When attempting to collect benchmarking data, it occasionally happens that system noise will make a few of the iterations take much longer than other iterations. If one iteration out of a thousand does this and is ten times slower than the rest, this inflates the average by 10% and can cause havoc with the standard deviation. Even if only one iteration out of a hundred does this, then the average and standard deviation are useless even though the data is meaningful if you exclude these outliers.
I would like the ability to instruct Criterion to omit such outliers from it's calculations. Even something as simple as removing the best and worst 10% of samples would often be sufficient.

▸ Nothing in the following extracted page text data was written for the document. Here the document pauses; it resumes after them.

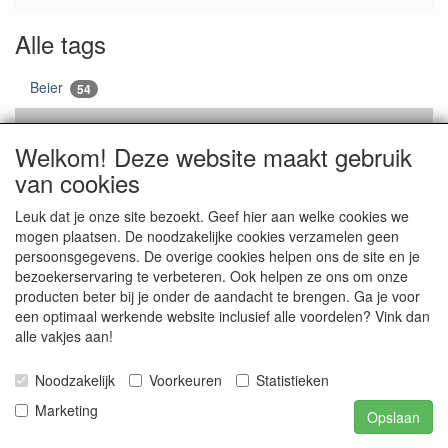
Alle tags
Beier
54
Welkom! Deze website maakt gebruik
van cookies
Leuk dat je onze site bezoekt. Geef hier aan welke cookies we
mogen plaatsen. De noodzakelijke cookies verzamelen geen
persoonsgegevens. De overige cookies helpen ons de site en je
bezoekerservaring te verbeteren. Ook helpen ze ons om onze
producten beter bij je onder de aandacht te brengen. Ga je voor
een optimaal werkende website inclusief alle voordelen? Vink dan
alle vakjes aan!
Noodzakelijk
Voorkeuren
Statistieken
Marketing
Opslaan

Of course this could be abused (e.g., the standard deviation doesn't mean quite so much if you remove the best and worst 49% of samples), but for benchmarking things like CPU times of code that does no IO or external calculation it can be very useful as benchmark numbers often need to reflect the performance of the code being benchmarked instead of whatever system noise happened to randomly kick in.
Possible extensions of this idea include reporting the median and/or mode. Another possibility is to try to fit the sampling data to some sort of distribution is flexible enough to account for system noise (e.g. a Poisson, bimodal(*) or mixture based distribution) and then reporting the parameters of that distribution (e.g., the location of the peak (or peaks) of the Poisson or or bimodal distribution rather than just the mean).
(*) The second peak represents when the system noise kicks up.
+1 I would have thought that criterion already does that, seems a fairly standard technique.
Rejecting outliers from a sample is not statistically sound when the distribution being sampled is not understood. There should be enough of the machinery exposed that if you want to remove outliers yourself, it should be easy to do so - but this is not something I plan to add to criterion itself.